Sokak hayvanların yaşatalım
Lütfen! Bu yardımlarınızı inandığınız bildiğiniz gerçekten vicdanınızı rahatlatacak kurumlara bağışlayınız. Mesela LÖSEV, mesela Darülaceze, mesela Tema Vakfı. Bunlar da yeterli gelmiyorsa, “uyutalım” yasası ile öldürülen sokak hayvanlarını sahiplenin onlara bakın onların hayata yaşama tutunmalarını sağlayın. En azından bir canı yaşatmış olursunuz.
Hiçbir ülkede bizim ülkemiz kadar, dini duyguları kullanarak nereye gittiği belli olmayan yardım ve sadaka toplanıyor. Ülkemizde 89.817 tane cami var. Özellikle her cuma günü yardım sandıkları kapıya konulur. Cuma namazı bitmeden birisi başında bekler. “Allah rızası için boş geçmeyelim” söylemi ile insanlar gönlünden ne koparsa seçim sandıklarına benzeyen kutulara para atar geçeriz. Ya sonra… bu para nereye gidiyor bilemeyiz.

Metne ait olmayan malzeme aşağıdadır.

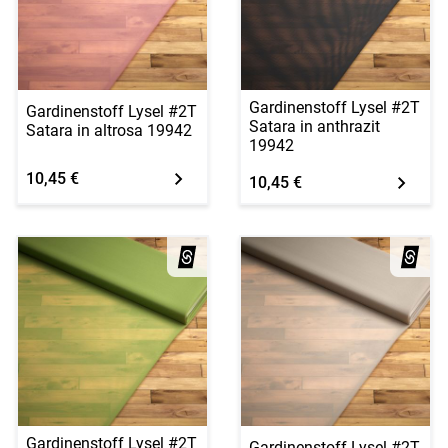
Gardinenstoff Lysel #2T
Gardinenstoff Lysel #2T
Satara in anthrazit
Satara in altrosa 19942
19942
10,45 €
10,45 €
Gardinenstoff Lysel #2T
Gardinenstoff Lysel #2T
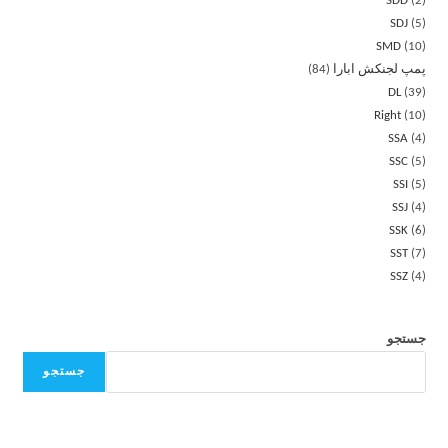
SDD
2
SDJ
5
SMD
10
پمپ لجنکش ابارا
84
DL
39
Right
10
SSA
4
SSC
5
SSI
5
SSJ
4
SSK
6
SST
7
SSZ
4
جستجو
جستجو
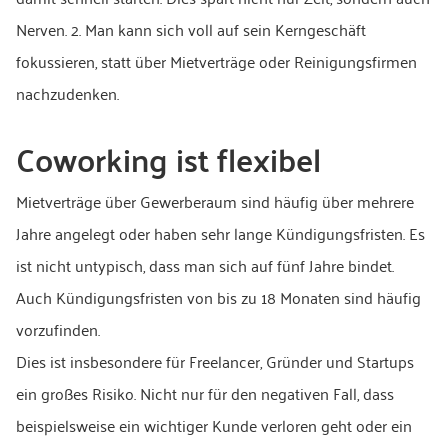
Nerven. 2. Man kann sich voll auf sein Kerngeschäft
fokussieren, statt über Mietverträge oder Reinigungsfirmen
nachzudenken.
Coworking ist flexibel
Mietverträge über Gewerberaum sind häufig über mehrere
Jahre angelegt oder haben sehr lange Kündigungsfristen. Es
ist nicht untypisch, dass man sich auf fünf Jahre bindet.
Auch Kündigungsfristen von bis zu 18 Monaten sind häufig
vorzufinden.
Dies ist insbesondere für Freelancer, Gründer und Startups
ein großes Risiko. Nicht nur für den negativen Fall, dass
beispielsweise ein wichtiger Kunde verloren geht oder ein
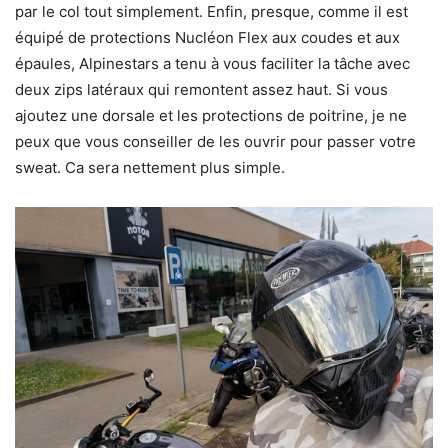
par le col tout simplement. Enfin, presque, comme il est
équipé de protections Nucléon Flex aux coudes et aux
épaules, Alpinestars a tenu à vous faciliter la tâche avec
deux zips latéraux qui remontent assez haut. Si vous
ajoutez une dorsale et les protections de poitrine, je ne
peux que vous conseiller de les ouvrir pour passer votre
sweat. Ca sera nettement plus simple.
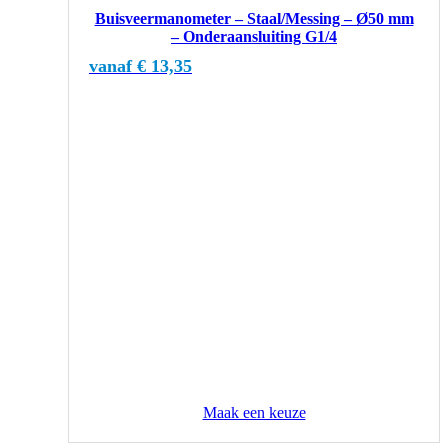
heeft
Buisveermanometer – Staal/Messing – Ø50 mm
meerdere
– Onderaansluiting G1/4
variaties.
Deze
vanaf
€
13,35
optie
kan
gekozen
worden
op
de
productpagina
Maak een keuze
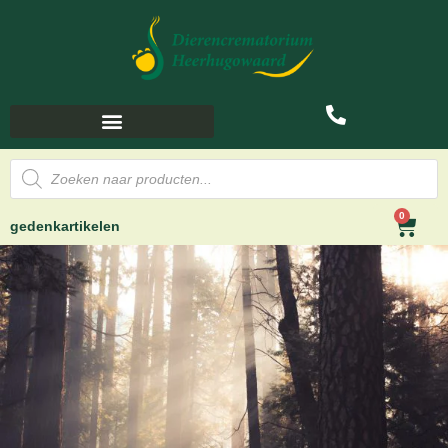
0
gedenkartikelen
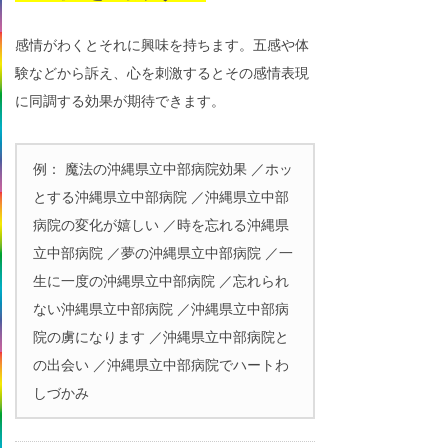
感情がわくとそれに興味を持ちます。五感や体
験などから訴え、心を刺激するとその感情表現
に同調する効果が期待できます。
例： 魔法の沖縄県立中部病院効果 ／ホッ
とする沖縄県立中部病院 ／沖縄県立中部
病院の変化が嬉しい ／時を忘れる沖縄県
立中部病院 ／夢の沖縄県立中部病院 ／一
生に一度の沖縄県立中部病院 ／忘れられ
ない沖縄県立中部病院 ／沖縄県立中部病
院の虜になります ／沖縄県立中部病院と
の出会い ／沖縄県立中部病院でハートわ
しづかみ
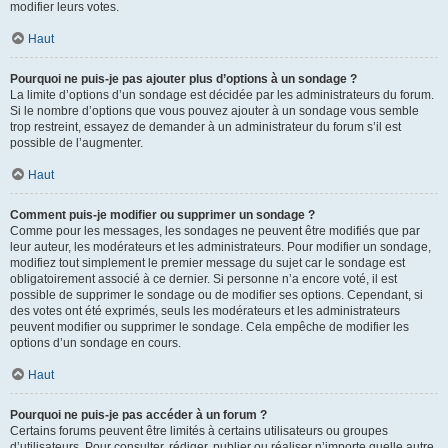
modifier leurs votes.
Haut
Pourquoi ne puis-je pas ajouter plus d’options à un sondage ?
La limite d’options d’un sondage est décidée par les administrateurs du forum.
Si le nombre d’options que vous pouvez ajouter à un sondage vous semble
trop restreint, essayez de demander à un administrateur du forum s’il est
possible de l’augmenter.
Haut
Comment puis-je modifier ou supprimer un sondage ?
Comme pour les messages, les sondages ne peuvent être modifiés que par
leur auteur, les modérateurs et les administrateurs. Pour modifier un sondage,
modifiez tout simplement le premier message du sujet car le sondage est
obligatoirement associé à ce dernier. Si personne n’a encore voté, il est
possible de supprimer le sondage ou de modifier ses options. Cependant, si
des votes ont été exprimés, seuls les modérateurs et les administrateurs
peuvent modifier ou supprimer le sondage. Cela empêche de modifier les
options d’un sondage en cours.
Haut
Pourquoi ne puis-je pas accéder à un forum ?
Certains forums peuvent être limités à certains utilisateurs ou groupes
d’utilisateurs. Pour consulter, rédiger, publier ou réaliser n’importe quelle autre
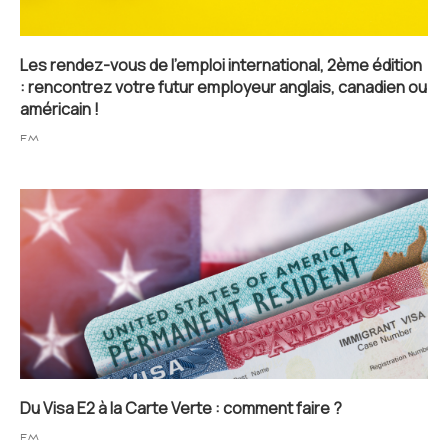
Les rendez-vous de l’emploi international, 2ème édition
: rencontrez votre futur employeur anglais, canadien ou
américain !
FM
Du Visa E2 à la Carte Verte : comment faire ?
FM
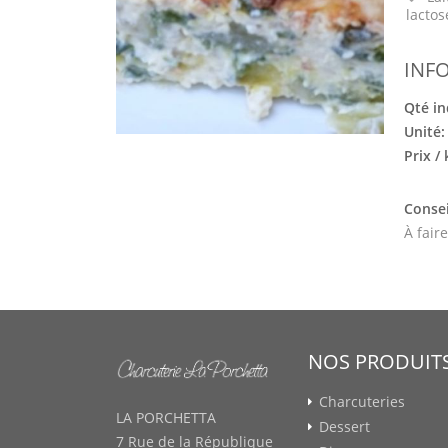
lactos
INF
Qté in
Unité
Prix /
Consei
À fair
NOS PRODUIT
Charcuteries
LA PORCHETTA
Dessert
7 Rue de la République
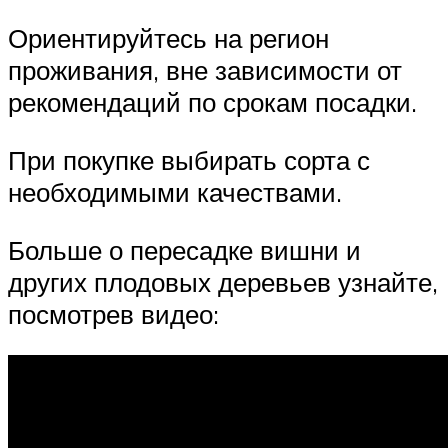
Ориентируйтесь на регион
проживания, вне зависимости от
рекомендаций по срокам посадки.
При покупке выбирать сорта с
необходимыми качествами.
Больше о пересадке вишни и
других плодовых деревьев узнайте,
посмотрев видео:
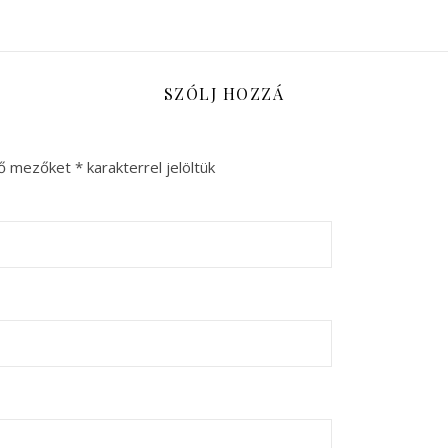
SZÓLJ HOZZÁ
ző mezőket
*
karakterrel jelöltük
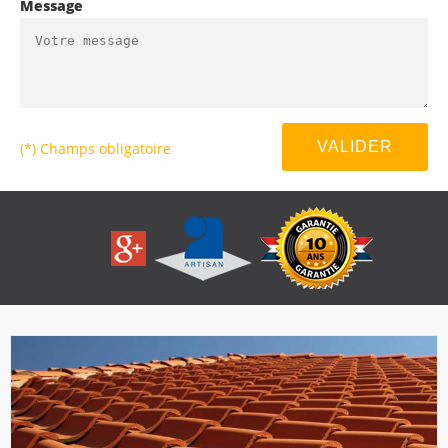
Message
(*) Champs obligatoire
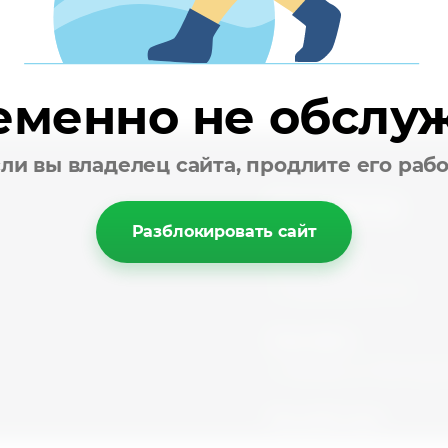
еменно не обслу
ли вы владелец сайта, продлите его раб
Контакты
Разблокировать сайт
Телефоны:
+7
(495) 215-01-51
}
Наш офис:
г. Москва, ул. Мытищинс
Мы работаем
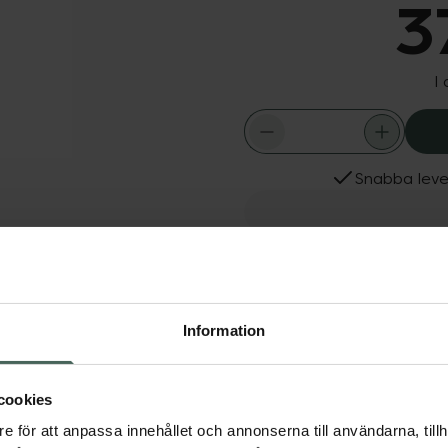
3
I
Snabba leve
Fler produkter från BAB
Aktuella erbjudanden
Dölj
Information
onkräm med aktivt
loe vera som återfuktar
cookies
e för att anpassa innehållet och annonserna till användarna, tillh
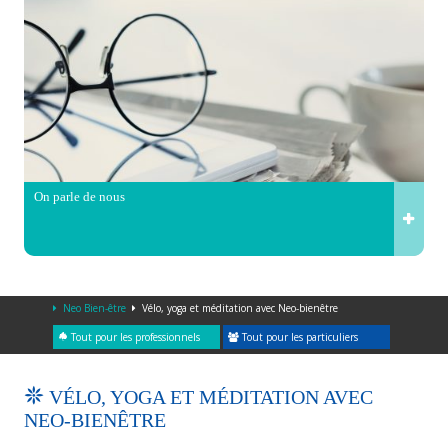
On parle de nous
Neo Bien-être
Vélo, yoga et méditation avec Neo-bienêtre
Tout pour les professionnels
Tout pour les particuliers
VÉLO, YOGA ET MÉDITATION AVEC
NEO-BIENÊTRE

Sorgulama ve kaynağına inme şansımız da yok.
Küçük bir beldede dokuz adet cami saydım
Geçtiğimiz günlerde İzmir otobanında yolculuk yaparken gözüme ilişti. Otobanın sağında ve solunda küçük bir kasabada yoldan geçerken dokuz tane cami saydım. Yan yana dizilmiş dokuz tane cami. Gözlerime inanamadım yanımdaki arkadaşıma da saydırdım. Bunun imamı var, müezzini var, elektriği var, suyu var ve kendine göre farklı giderleri var. Gerisini siz hesaplayınız. Kamuda tasarruf ilan eden hükümet bunları neden göremez. Cami adı üstünde, insanları bir araya toplar, cemaatin birlik beraberlik içerisinde kaynaşmasını sağlar. 9 camide 9 kişi inanın yoktur. Bu hoyratça savurganlık neden? Birisi çıksa “yıkalım insanlar bir ya da iki camide birlik olsun” dese Din düşmanı olarak ilan edilir.
Dünyada artık hazreti Ömer adaleti kalmadı. Onlar gibi olmayan fakat onların yolundaymış gibi görünen sahtekârlar türedi. Dinini imanını paraya değişecek sahtekârlar türedi. İnsanların vicdanlarını dini duygularını sömüren din tüccarlarıyla yan yana yaşıyoruz. Artık Dicle kenarında koyunu kapan kurt yok. İnsanları çıkar uğruna, para ve ideolojileri uğruna Din adı altında vicdanı duygularını kullanan çakal sürüleri var. Siz, siz olun dini duygularınızın sömürülmesine izin vermeyin. Ne olduğu belirsiz kutulara para atarken bir kez değil bin kez düşünün.